E’ arrivata in ospedale verso mezzogiorno su una barella perché ognivolta che tentava di mettersi in piedi collassava. La sua fronte s’imperlava di sudore freddo, le ho misurato la pressione, ma non si percepiva nulla. L’ho fatta portare in ambulatorio e, mentre la preparavano per un’ecografia, ho notato una cicatrice sul suo ventre.
“Quanti anni hai ?” le ho chiesto
“Diciannove” mi ha risposto con voce flebile.
“Hai altri figli?
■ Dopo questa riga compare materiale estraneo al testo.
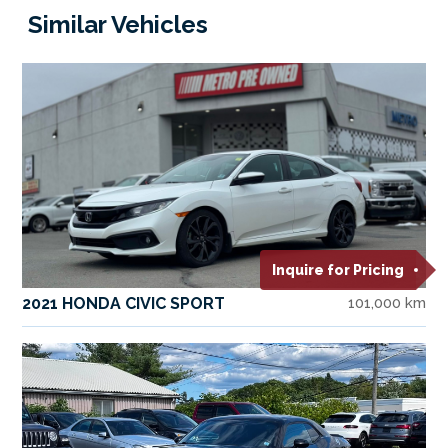
Similar Vehicles
Inquire for Pricing
2021 HONDA CIVIC SPORT
101,000 km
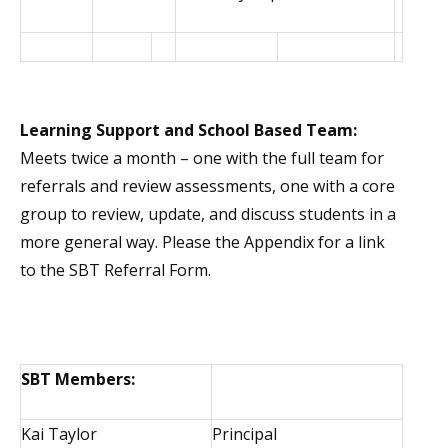
Learning Support and School Based Team:
Meets twice a month – one with the full team for
referrals and review assessments, one with a core
group to review, update, and discuss students in a
more general way. Please the Appendix for a link
to the SBT Referral Form.
SBT Members:
Kai Taylor
Principal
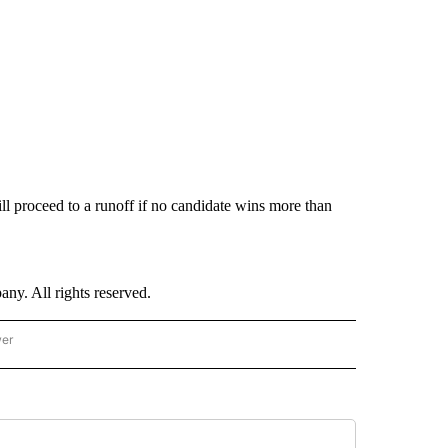
ill proceed to a runoff if no candidate wins more than
. All rights reserved.
wer
- US POLITICS" TO RECEIVE NOTIFICATIONS ABOUT NEW PAGES ON "CNN - US POLIT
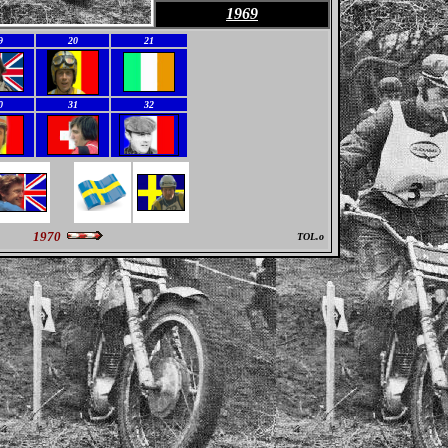
1969
9
20
21
0
31
32
1970
TOL.o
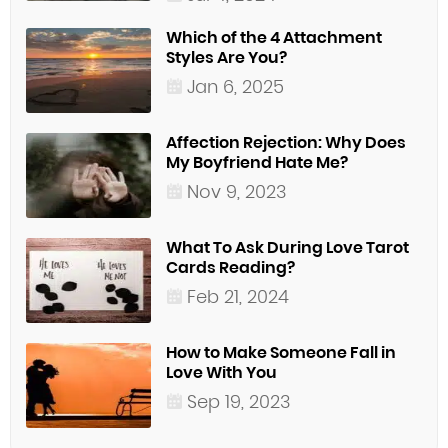
Which of the 4 Attachment
Styles Are You?
Jan 6, 2025
Affection Rejection: Why Does
My Boyfriend Hate Me?
Nov 9, 2023
What To Ask During Love Tarot
Cards Reading?
Feb 21, 2024
How to Make Someone Fall in
Love With You
Sep 19, 2023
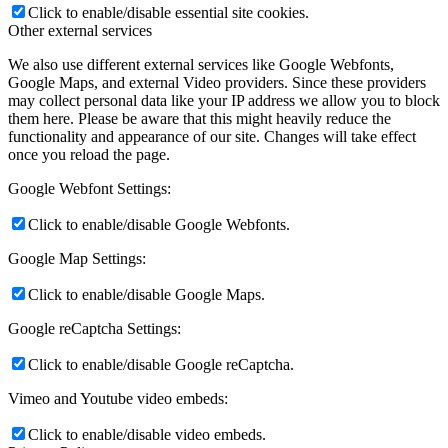
Click to enable/disable essential site cookies.
Other external services
We also use different external services like Google Webfonts,
Google Maps, and external Video providers. Since these providers
may collect personal data like your IP address we allow you to block
them here. Please be aware that this might heavily reduce the
functionality and appearance of our site. Changes will take effect
once you reload the page.
Google Webfont Settings:
Click to enable/disable Google Webfonts.
Google Map Settings:
Click to enable/disable Google Maps.
Google reCaptcha Settings:
Click to enable/disable Google reCaptcha.
Vimeo and Youtube video embeds:
Click to enable/disable video embeds.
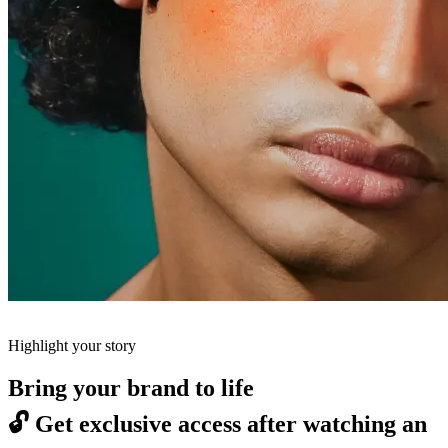
Highlight your story
Bring your brand to life
🔓
Get exclusive access after watching an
Che genere d’intervento hai subito?”
“Non ho figli, mi hanno fatto un intervento per gravidanza extrauterina.”
Ho messo una mano sul suo addome, era molto dolente e ogni volta che tentavo di premere, Esther sobbalzava con un forte lamento, era sempre più pallida.
Ho provato con delicatezza estrema a percuotere la pancia ed ho avvertito un gorgoglio di fluido in movimento. Ho subito pensato a una nuova gravidanza extrauterina nell’unica tuba che le era rimasta, come purtroppo mi ha confermato il risultato dell’ecografia.
Intanto Esther peggiorava, era entrata in uno stato d’incoscienza, l’emorragia interna stava dilagando. Subito una trasfusione e poi in sala operatoria con procedura di emergenza. Mentre mi preparavo per l’intervento speravo con tutte le mie forze di poter estrarre il feto e riparare la salpinge .
L’anestesia è stata molto difficile, Esther per due volte ha smesso di respirare. C’era molto sangue nella cavità addominale e faticavamo ad aspirarlo. Il pavimento della sala ne era inondato ed io non riuscivo a trovare la tuba a causa dei fiotti che arrivavano violenti dalla breccia operatoria, come da un idrante rotto. Quando sono riuscito a mettere un klemmer nel punto giusto, l’emorragia è cessata di colpo e le condizioni della ragazza, piano piano, si sono
normalizzate. Abbiamo rimosso il feto ormai morto da tempo e tentato di suturare quanto rimaneva della salpinge, ma ogni volta che cercavamo di cucire il tessuto necrotizzato, causavamo una nuovo flutto di sangue.
L’anestesista ci diceva di terminare in fretta perché Esther era sempre più grave, non abbiamo avuto altra via d’uscita che asportare l’unica tuba rimasta, con la consapevolezza che la giovane donna non avrebbe più potuto avere figli. Una sterilità permanente qui è causa di divorzio e le avrebbe anche precluso di risposarsi.
Non era possibile chiederle il permesso perché dormiva e forse sarebbe rimasta in stato d’incoscienza ancora per molte ore. Allora ho parlato con Dio: “Signore, mi sto assumendo una grande responsabilità , ma non posso continuare a suturare salpinge, provocherei una nuova emorragia interna, quasi certamente mortale.”
Così, dopo una lunga preghiera mentale, ho deciso di reciderla e suturare. Il sangue si è definitivamente arrestato.
Terminata l’operazione ho guardato con tanta tenerezza Esther, mi sembrava una bambina. Mentre il sangue della sacca fluiva lentamente, dormiva serena . A rovinarmi la felicità di averla salvata , è arrivato il pensiero di quando le dovrò dire che non potrà avere più figli!